7. Limitation of Liability. Tentho cannot be relied to discover or disclose errors, fraud, or other illegal acts that may exist within the data, documents, or information provided by Client. As such, Tentho is not liable or otherwise responsible to Client, or any related third party, for failure to identify or disclose any errors, fraudulent or illegal activity. The cumulative aggregate liability of Tentho for all losses, claims, suits, controversies, breaches or damages for any cause whatsoever and regardless of the form of action or legal theory, shall be limited to the direct damages incurred by Client and shall not exceed the amounts paid hereunder.
8. Insurance. Tentho shall maintain Errors and Omissions (E&O) Insurance in accordance with reasonable standards in the industry. All insurance policies will remain in effect until the termination of this Agreement.
9. Entire Agreement. This Agreement contains the entire agreement between the parties hereto with respect to the subject matter hereof.
10. Attorneys' Fees. In the event that any litigation between the parties herein should arise as the result of any breach or alleged breach of this Agreement, the prevailing party in said litigation shall be entitled to recover its costs and reasonable attorneys' fees (through both trial and appellate levels) from the non-prevailing party.

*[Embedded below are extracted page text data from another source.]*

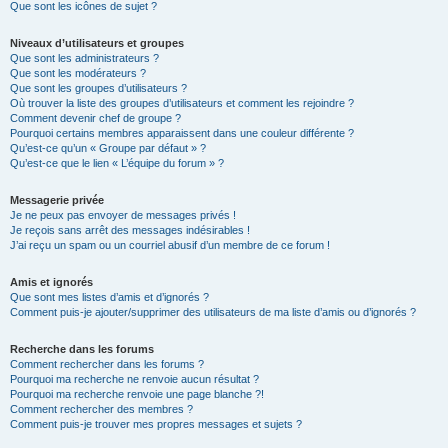
Que sont les icônes de sujet ?
Niveaux d’utilisateurs et groupes
Que sont les administrateurs ?
Que sont les modérateurs ?
Que sont les groupes d’utilisateurs ?
Où trouver la liste des groupes d’utilisateurs et comment les rejoindre ?
Comment devenir chef de groupe ?
Pourquoi certains membres apparaissent dans une couleur différente ?
Qu’est-ce qu’un « Groupe par défaut » ?
Qu’est-ce que le lien « L’équipe du forum » ?
Messagerie privée
Je ne peux pas envoyer de messages privés !
Je reçois sans arrêt des messages indésirables !
J’ai reçu un spam ou un courriel abusif d’un membre de ce forum !
Amis et ignorés
Que sont mes listes d’amis et d’ignorés ?
Comment puis-je ajouter/supprimer des utilisateurs de ma liste d’amis ou d’ignorés ?
Recherche dans les forums
Comment rechercher dans les forums ?
Pourquoi ma recherche ne renvoie aucun résultat ?
Pourquoi ma recherche renvoie une page blanche ?!
Comment rechercher des membres ?
Comment puis-je trouver mes propres messages et sujets ?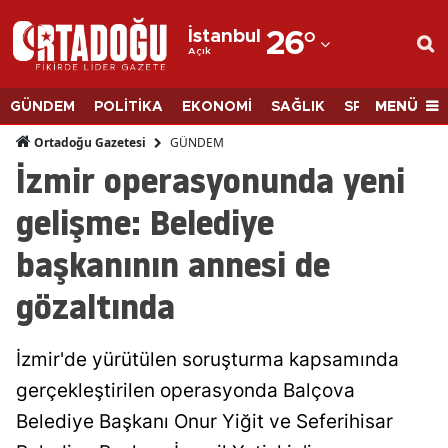
İstanbul
26
°
Açık
Adana
Adıyaman
MENÜ
GÜNDEM
POLİTİKA
EKONOMİ
SAĞLIK
SPOR
BİLİM
Afyonkarahisar
GÜNDEM
Ortadoğu Gazetesi
İzmir operasyonunda yeni
Ağrı
gelişme: Belediye
Amasya
başkanının annesi de
Ankara
gözaltında
Antalya
Artvin
İzmir'de yürütülen soruşturma kapsamında
Aydın
gerçekleştirilen operasyonda Balçova
Belediye Başkanı Onur Yiğit ve Seferihisar
Balıkesir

11. Governing Law. This agreement shall be construed and interpreted in accordance with and shall be governed by the laws of the State of Florida, United States of America, without regard to principals of conflict of law and irrespective of the fact that one or more parties hereto is now or may hereafter be a resident of a different state, jurisdiction or country.

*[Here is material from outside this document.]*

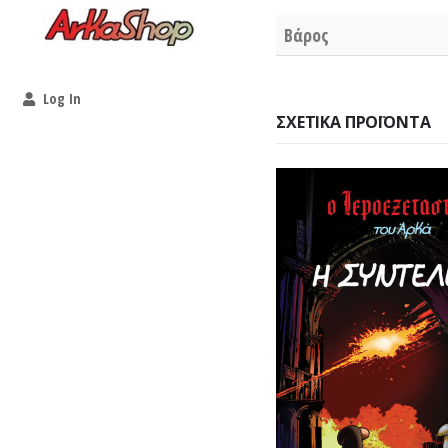
Βάρος
Log In
ΣΧΕΤΙΚΆ ΠΡΟΪΌΝΤΑ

12. Execution. This Agreement may be executed in one or more counterparts, each of which shall be deemed an original, but all of which shall constitute one and the same agreement. Each party understands and agrees that any portable document format (PDF) file, electronic, facsimile or other reproduction of its signature on any counterpart shall be equal to and enforceable as its original signature and that any such reproduction shall be a counterpart hereof that is fully enforceable in any court or arbitral panel of competent jurisdiction.

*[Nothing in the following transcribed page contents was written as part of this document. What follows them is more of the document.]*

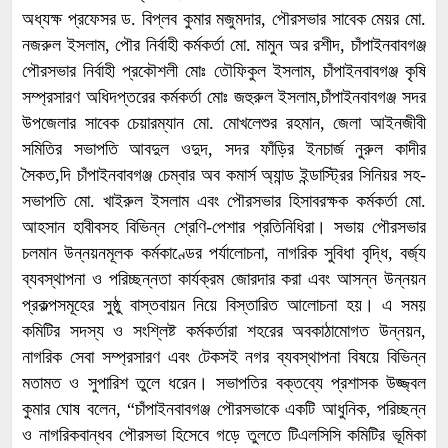
অধ্যক্ষ প্রফেসর ড. বিপ্লব কুমার মজুমদার, পৌরসভার সাবেক মেয়র মো.
নজরুল ইসলাম, পৌর নির্বাহী কর্মকর্তা মো. মামুন অর রশীদ, চাঁপাইনবাবগঞ্জ
পৌরসভার নির্বাহী প্রকৌশলী মোঃ তৌফিকুল ইসলাম, চাঁপাইনবাবগঞ্জ কৃষি
সম্প্রসারণ অধিদপ্তরের কর্মকর্তা মোঃ জহুরুল ইসলাম,চাঁপাইনবাবগঞ্জ সদর
উপজেলার সাবেক চেয়ারম্যান মো. মোখলেশুর রহমান, জেলা আইনজীবী
সমিতির সভাপতি আবদুল ওদুদ, সদর ফাঁড়ির ইনচার্জ নুরুল কাদীর
সৈকত,দি চাঁপাইনবাবগঞ্জ চেম্বার অব কমার্স অ্যান্ড ইন্ডাস্ট্রির সিনিয়র সহ-
সভাপতি মো. খাইরুল ইসলাম এবং পৌরসভার হিসাবরক্ষক কর্মকর্তা মো.
আহসান হাবীবসহ বিভিন্ন শ্রেণি-পেশার প্রতিনিধিরা। সভায় পৌরসভার
চলমান উন্নয়নমূলক কর্মকাণ্ডের পর্যালোচনা, নাগরিক সুবিধা বৃদ্ধি, বর্জ্য
ব্যবস্থাপনা ও পরিচ্ছন্নতা কার্যক্রম জোরদার করা এবং আসন্ন উন্নয়ন
প্রকল্পসমূহের সুষ্ঠু বাস্তবায়ন নিয়ে বিস্তারিত আলোচনা হয়। এ সময়
কমিটির সদস্য ও সংশ্লিষ্ট কর্মকর্তারা শহরের অবকাঠামোগত উন্নয়ন,
নাগরিক সেবা সম্প্রসারণ এবং টেকসই নগর ব্যবস্থাপনা বিষয়ে বিভিন্ন
মতামত ও সুপারিশ তুলে ধরেন। সভাপতির বক্তব্যে প্রশাসক উজ্জ্বল
কুমার ঘোষ বলেন, “চাঁপাইনবাবগঞ্জ পৌরসভাকে একটি আধুনিক, পরিচ্ছন্ন
ও নাগরিকবান্ধব পৌরসভা হিসেবে গড়ে তুলতে টিএলসিসি কমিটির ভূমিকা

13. Waiver of Jury Trial. THE PARTIES HERETO HEREBY KNOWINGLY, VOLUNTARILY AND INTENTIONALLY WAIVE THE RIGHT EITHER MAY HAVE TO TRIAL BY JURY IN RESPECT TO ANY LITIGATION BASED HEREON, OR ARISING OUT OF, UNDER OR IN CONNECTION WITH THIS AGREEMENT, OR ANY COURSE OF CONDUCT, COURSE OF DEALING, STATEMENTS (WHETHER VERBAL OR WRITTEN) OR ACTIONS OF EITHER PARTY.
IN WITNESS WHEREOF, the parties hereto have set their hands and seals as of the Effective Date.